Have you done your homework?
With the popularity of Airbnb on the rise, some cities are cracking down on the taxes that need to be paid for income earned on your short-term rentals. Some governments are even implementing the need to pay a hotel tax if you are operating your property similar to that of a traditional hotel. It’s important to check your country and/or state’s local laws.
You may also need to consider insurance as an Airbnb host. Your standard homeowner’s policy may not cover damage to the property by guests, or injuries sustained by visitors while in your property. Researching and selecting a comprehensive policy to cover your short-term guests will protect you from any disasters that could really hit your wallet in the future!
Are you prepared for the commitment?
Running a short-term vacation rental property can offer higher returns by allowing you to charge more expensive daily rates for your property, but it’s important to keep in mind that short-term rentals are quite the commitment!

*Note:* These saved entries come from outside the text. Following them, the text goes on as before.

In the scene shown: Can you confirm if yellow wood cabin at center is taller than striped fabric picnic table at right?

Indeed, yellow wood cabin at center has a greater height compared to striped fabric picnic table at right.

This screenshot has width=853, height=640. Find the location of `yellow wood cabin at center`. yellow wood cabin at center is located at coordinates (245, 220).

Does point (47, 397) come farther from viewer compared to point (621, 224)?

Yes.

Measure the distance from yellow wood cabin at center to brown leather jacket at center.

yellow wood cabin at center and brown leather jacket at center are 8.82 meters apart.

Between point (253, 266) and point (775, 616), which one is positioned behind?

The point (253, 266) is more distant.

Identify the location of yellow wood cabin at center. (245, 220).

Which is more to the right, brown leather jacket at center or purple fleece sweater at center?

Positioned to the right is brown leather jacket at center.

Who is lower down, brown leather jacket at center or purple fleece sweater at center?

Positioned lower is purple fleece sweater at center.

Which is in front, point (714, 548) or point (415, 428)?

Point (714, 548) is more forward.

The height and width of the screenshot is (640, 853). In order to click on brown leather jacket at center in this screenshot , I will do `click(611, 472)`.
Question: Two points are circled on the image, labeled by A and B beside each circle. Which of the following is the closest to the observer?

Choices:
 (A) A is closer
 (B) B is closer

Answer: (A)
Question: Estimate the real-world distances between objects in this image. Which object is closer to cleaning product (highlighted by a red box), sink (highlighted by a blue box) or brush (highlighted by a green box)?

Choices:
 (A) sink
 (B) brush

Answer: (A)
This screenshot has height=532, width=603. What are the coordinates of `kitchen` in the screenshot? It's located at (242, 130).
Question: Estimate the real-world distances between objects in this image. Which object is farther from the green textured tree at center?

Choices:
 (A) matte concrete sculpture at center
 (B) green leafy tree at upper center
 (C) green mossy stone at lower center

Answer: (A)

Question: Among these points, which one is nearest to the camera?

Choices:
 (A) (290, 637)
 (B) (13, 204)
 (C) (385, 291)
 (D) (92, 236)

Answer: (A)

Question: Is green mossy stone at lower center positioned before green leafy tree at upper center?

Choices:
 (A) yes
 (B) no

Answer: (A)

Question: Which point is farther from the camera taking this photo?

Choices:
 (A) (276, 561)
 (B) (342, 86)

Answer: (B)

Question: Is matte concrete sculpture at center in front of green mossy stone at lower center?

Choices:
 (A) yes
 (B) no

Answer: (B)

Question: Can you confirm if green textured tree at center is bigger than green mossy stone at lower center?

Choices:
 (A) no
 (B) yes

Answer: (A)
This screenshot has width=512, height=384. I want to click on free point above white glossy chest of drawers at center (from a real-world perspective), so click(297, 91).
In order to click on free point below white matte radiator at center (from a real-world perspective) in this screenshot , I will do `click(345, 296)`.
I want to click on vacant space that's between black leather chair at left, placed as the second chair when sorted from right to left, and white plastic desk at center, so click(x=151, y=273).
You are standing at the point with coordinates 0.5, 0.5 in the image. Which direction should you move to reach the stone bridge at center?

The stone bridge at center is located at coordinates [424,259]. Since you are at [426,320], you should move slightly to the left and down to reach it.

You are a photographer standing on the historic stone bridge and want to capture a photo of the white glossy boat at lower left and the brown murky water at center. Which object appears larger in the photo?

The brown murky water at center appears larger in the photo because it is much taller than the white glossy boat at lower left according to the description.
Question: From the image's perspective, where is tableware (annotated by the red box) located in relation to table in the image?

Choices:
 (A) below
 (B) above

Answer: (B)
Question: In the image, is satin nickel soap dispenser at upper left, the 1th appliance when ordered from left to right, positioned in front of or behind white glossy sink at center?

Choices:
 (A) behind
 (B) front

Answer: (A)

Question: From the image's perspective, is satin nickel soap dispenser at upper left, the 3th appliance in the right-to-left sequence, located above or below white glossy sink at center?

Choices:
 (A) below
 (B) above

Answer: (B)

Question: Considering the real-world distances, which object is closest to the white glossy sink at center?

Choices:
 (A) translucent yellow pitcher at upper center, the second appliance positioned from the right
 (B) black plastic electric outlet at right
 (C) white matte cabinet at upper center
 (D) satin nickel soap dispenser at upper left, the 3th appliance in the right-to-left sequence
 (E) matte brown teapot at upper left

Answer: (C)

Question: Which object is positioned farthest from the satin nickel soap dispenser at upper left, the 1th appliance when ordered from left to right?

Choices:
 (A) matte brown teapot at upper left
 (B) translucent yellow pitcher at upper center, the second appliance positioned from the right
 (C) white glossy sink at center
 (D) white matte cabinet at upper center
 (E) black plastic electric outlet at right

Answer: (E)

Some of these commitments include furnishing your property, meeting guests there to greet them and hand over the keys, performing quick turnovers from check out and check in to include cleaning and linen changes, and managing ongoing logistics like calendar maintenance and fielding questions from potential guests.
Managing a vacation rental property can be a full-time job that some property investors just don’t want to commit to. You can engage property helpers to assist you with some of the logistics, but this type of property management is a much more hands-on approach to property investing.
What king of lifestyle are you looking for?
Renting out your investment property through a company like Airbnb, VRBO or HomeAway often sounds glamourous with the pricey nightly rates and high returns, but whether or not this is right for you largely depends on your preferences and how much time you want to invest in your property.
Are you looking for passive income that allows you to jet set off to your favorite destinations for months at a time, or would you rather stay close to home and enjoy other cultures by meeting travelers from across the globe? It’s a question we can’t answer, but an important one to ask yourself.